* _EXERCISE DETAILS_: Print nothing but the lines below starting at the line that holds "into an unforgettable" and ending at the line that holds "peaches to suit", including both, each exactly as written.

* _MATERIAL SUPPLIED_:
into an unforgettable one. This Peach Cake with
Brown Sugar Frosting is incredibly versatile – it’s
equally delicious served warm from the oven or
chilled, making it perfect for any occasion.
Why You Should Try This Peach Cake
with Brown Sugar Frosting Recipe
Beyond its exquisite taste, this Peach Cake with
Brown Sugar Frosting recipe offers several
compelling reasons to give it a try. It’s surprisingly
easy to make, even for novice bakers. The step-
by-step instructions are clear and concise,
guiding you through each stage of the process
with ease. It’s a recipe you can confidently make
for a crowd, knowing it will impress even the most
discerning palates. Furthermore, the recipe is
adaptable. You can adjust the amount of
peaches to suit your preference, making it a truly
...
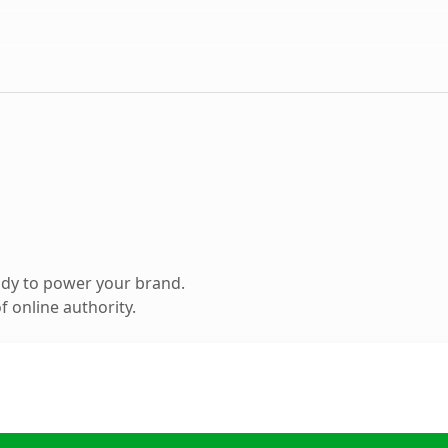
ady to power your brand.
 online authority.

* _RESPONSE TO THIS TASK_:
into an unforgettable one. This Peach Cake with
Brown Sugar Frosting is incredibly versatile – it’s
equally delicious served warm from the oven or
chilled, making it perfect for any occasion.
Why You Should Try This Peach Cake
with Brown Sugar Frosting Recipe
Beyond its exquisite taste, this Peach Cake with
Brown Sugar Frosting recipe offers several
compelling reasons to give it a try. It’s surprisingly
easy to make, even for novice bakers. The step-
by-step instructions are clear and concise,
guiding you through each stage of the process
with ease. It’s a recipe you can confidently make
for a crowd, knowing it will impress even the most
discerning palates. Furthermore, the recipe is
adaptable. You can adjust the amount of
peaches to suit your preference, making it a truly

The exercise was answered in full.